▸ **Problem**: Leaving out any pictures, transcribe every record exactly.
● ● ● ●
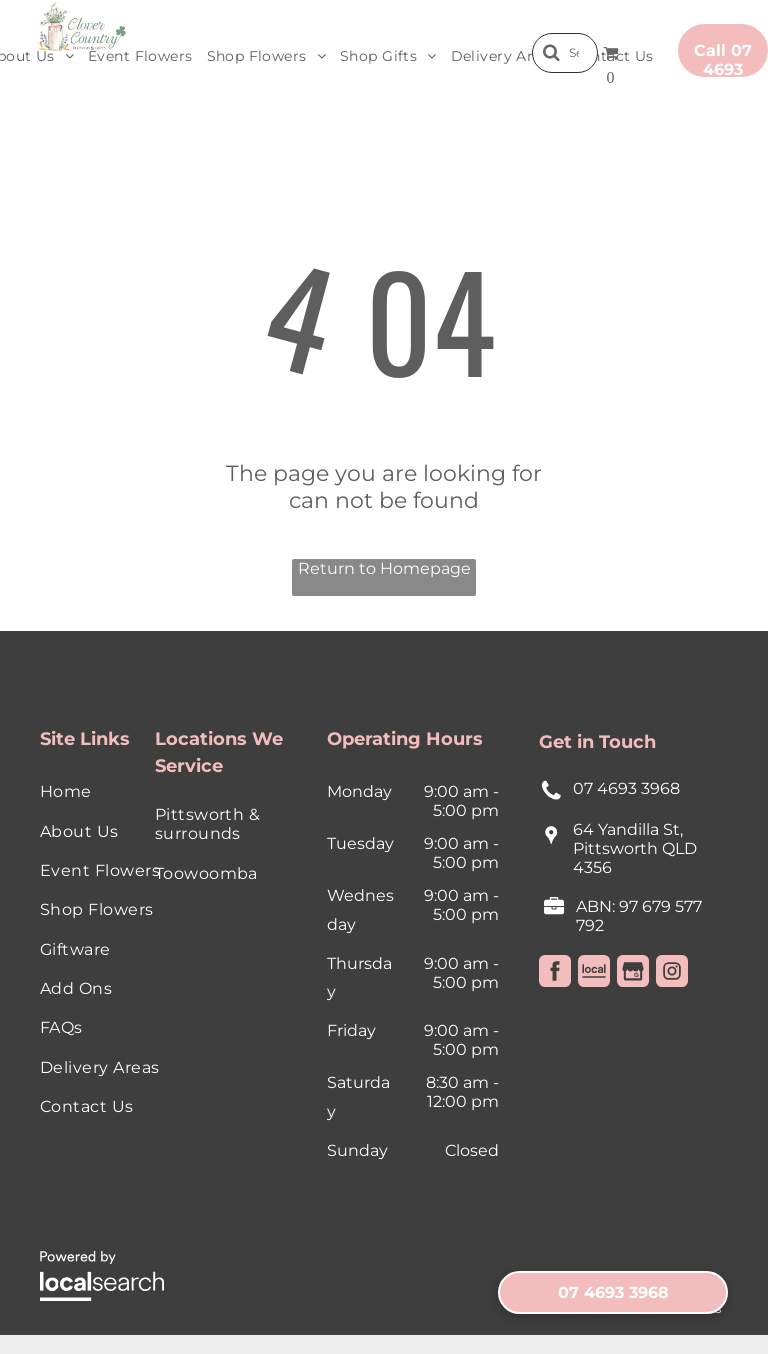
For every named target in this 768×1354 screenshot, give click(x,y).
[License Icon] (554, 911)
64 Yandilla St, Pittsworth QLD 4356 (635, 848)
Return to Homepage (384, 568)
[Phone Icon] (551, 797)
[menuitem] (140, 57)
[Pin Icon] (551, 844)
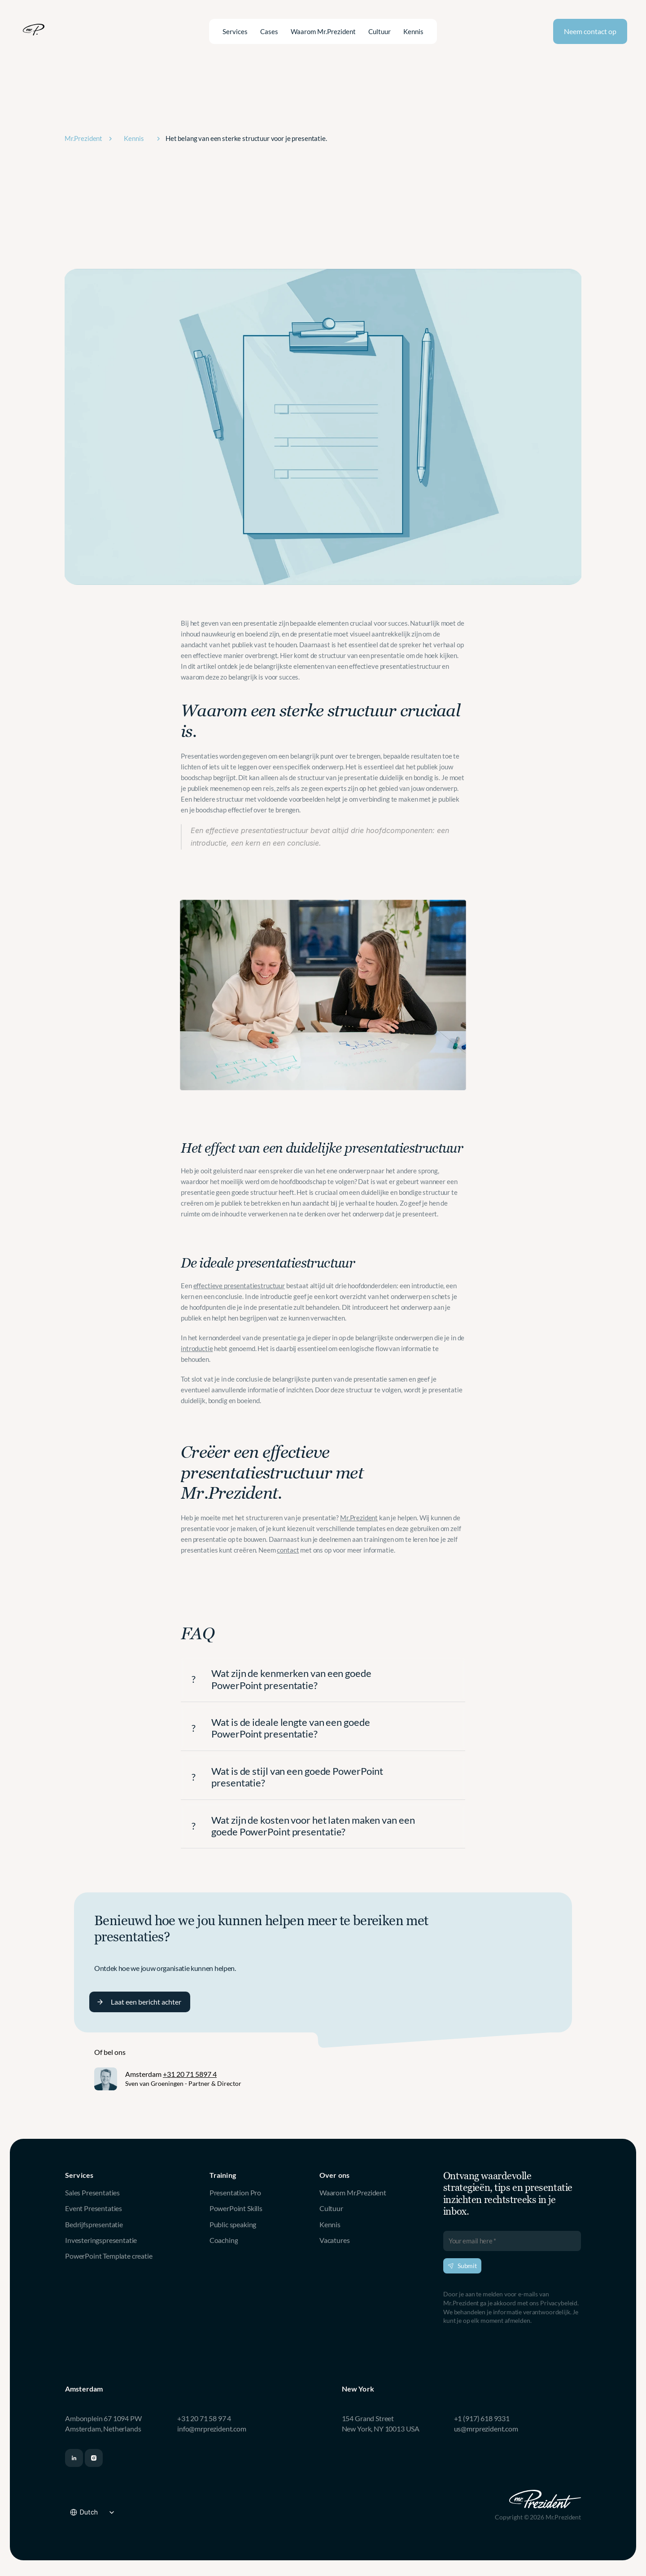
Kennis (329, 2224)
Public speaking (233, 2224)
● ● ● ●
▸ **Task output**:
For every named target in this 768×1354 screenshot, give click(x,y).
[License Icon] (554, 911)
64 Yandilla St, Pittsworth QLD 4356 (635, 848)
Return to Homepage (384, 568)
[Phone Icon] (551, 797)
[menuitem] (140, 57)
[Pin Icon] (551, 844)
Kennis (329, 2224)
Public speaking (233, 2224)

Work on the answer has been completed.